→ **Available data**:
- Opening Delimiter -

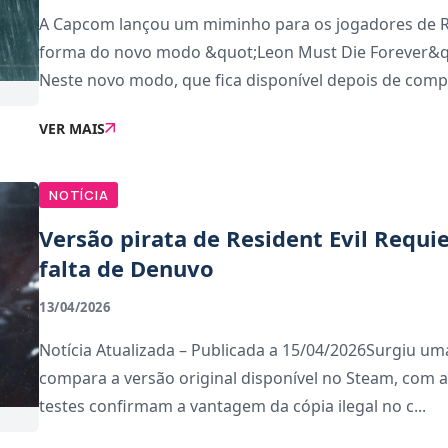
A Capcom lançou um miminho para os jogadores de R
forma do novo modo &quot;Leon Must Die Forever&quo
Neste novo modo, que fica disponível depois de compl
VER MAIS
NOTÍCIA
Versão pirata de Resident Evil Req
falta de Denuvo
13/04/2026
Notícia Atualizada – Publicada a 15/04/2026Surgiu u
compara a versão original disponível no Steam, com a vers
testes confirmam a vantagem da cópia ilegal no c...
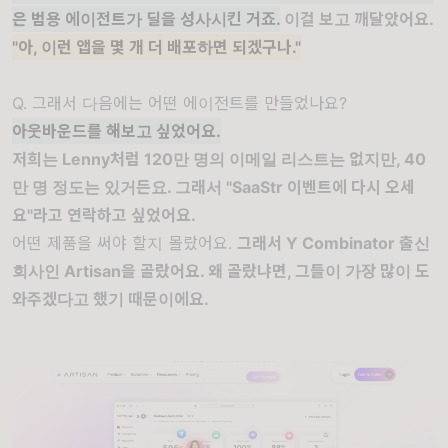
은 범용 에이전트가 딜을 성사시킨 거죠.
이걸 보고 깨달았어요.
"아, 이런 앱을 몇 개 더 배포하면 되겠구나."
Q. 그래서 다음에는 어떤 에이전트를 만들었나요?
아웃바운드를 해보고 싶었어요.
저희는 Lenny처럼 120만 명의 이메일 리스트는 없지만, 40
만 명 정도는 있거든요. 그래서 "SaaStr 이벤트에 다시 오세
요"라고 연락하고 싶었어요.
어떤 제품을 써야 할지 몰랐어요.
그래서 Y Combinator 출신
회사인 Artisan을 골랐어요. 왜 골랐냐면, 그들이 가장 많이 도
와주겠다고 했기 때문이에요.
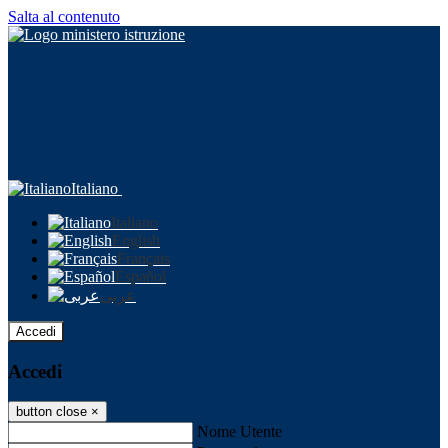
Salta al contenuto
Italiano
Italiano
English
Français
Español
عربى
Accedi
Accedi
button close
×
Nome Utente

- Closing Delimiter -

Using the listing, copy every line where the word "modo" shows up.

→ **Written solution**:
forma do novo modo &quot;Leon Must Die Forever&quo
Neste novo modo, que fica disponível depois de compl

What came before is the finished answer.